Même si Boya ne voyait pas son sourire, il l'entendait dans sa voix.
Une fois son repas terminé, Boya fut chassé vers les bains avec de nouvelles robes toujours aussi épaisses et chaudes pour lutter contre le froid ambiant. Son Node doré commençait à s'habituer de devoir lutter contre le froid.
Ce qui le fascinait toujours étaient les chaussettes à doigts. Ça aussi il commençait à s'habituer à les mettre
"- Vous êtes parfait !" Le maitre guérisseur était toujours aussi souriant que sa jeune élève. "Le blanc vous va bien. C'est la couleur des membres adultes de la secte."
"- Pourtant, je dois apprendre vos manières, ne devrais-je pas être de la même couleur que les disciples ?"
"- Vous allez avoir un professeur particulier, Boya Daren. Sinon, je crains que vous ne passiez plus de temps à materner les enfants qu'à apprendre."
Boya se sentit rougir. C'était un risque effectivement. Mais ce n'était pas sa faute ! Les plus jeunes étaient invariablement adorables.

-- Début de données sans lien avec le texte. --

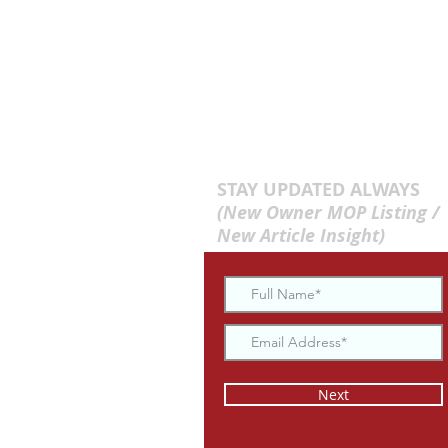
STAY UPDATED ALWAYS
(New Owner MOP Listing /
New Article Insight)
Next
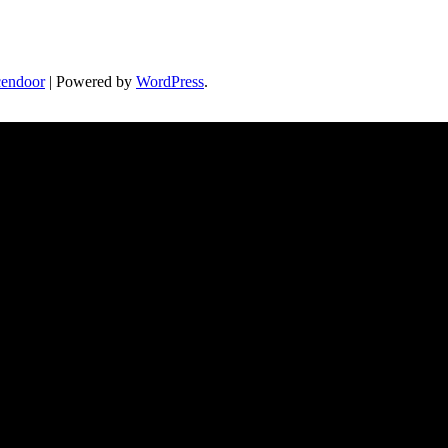
endoor
| Powered by
WordPress
.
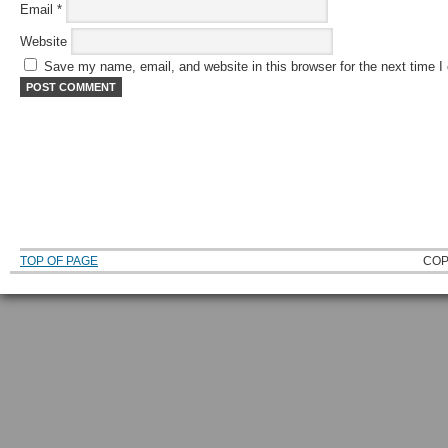
Email
*
Website
Save my name, email, and website in this browser for the next time 
TOP OF PAGE
COP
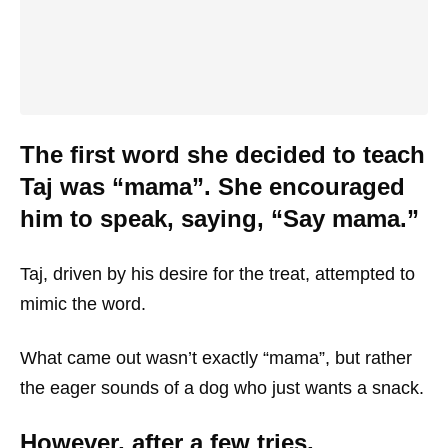
The first word she decided to teach
Taj was “mama”. She encouraged
him to speak, saying, “Say mama.”
Taj, driven by his desire for the treat, attempted to
mimic the word.
What came out wasn’t exactly “mama”, but rather
the eager sounds of a dog who just wants a snack.
However, after a few tries,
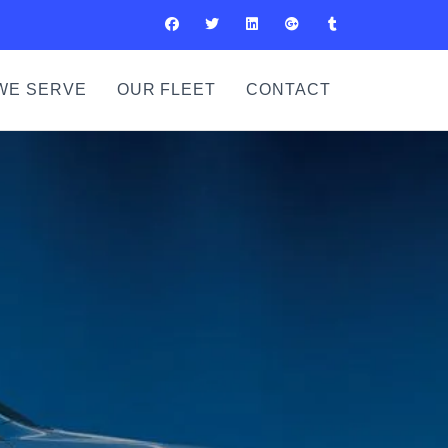
WE SERVE
OUR FLEET
CONTACT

"- Vous allez apprendre avec plusieurs maitres. Vous n'avez pas grand-chose à apprendre finalement. Juste nos secrets les plus personnels comme le Bouclier ou comment appeler un Shishen."
Boya fit la gueule.
"- Je ne sais pas si j'ai très envie d'avoir un shishen"
"- C'est une nécessité, Boya Daren. Et si ça peut vous rassurer, le shishen qui vous choisira sera celui qui vous convient. C'est toujours ainsi pour le premier."
L'assistante du guérisseur avait regroupé toutes les affaires de Boya et trottait derrière eux pour les porter. On avait refusé de laisser Boya porter ses affaires lui-même. Il n'avait que son dizi dans les mains. Le maitre guérisseur le guida pendant lui semblait-il des heures avant de s'arrêter enfin et de toquer à une porte. Il entra sans même attendre.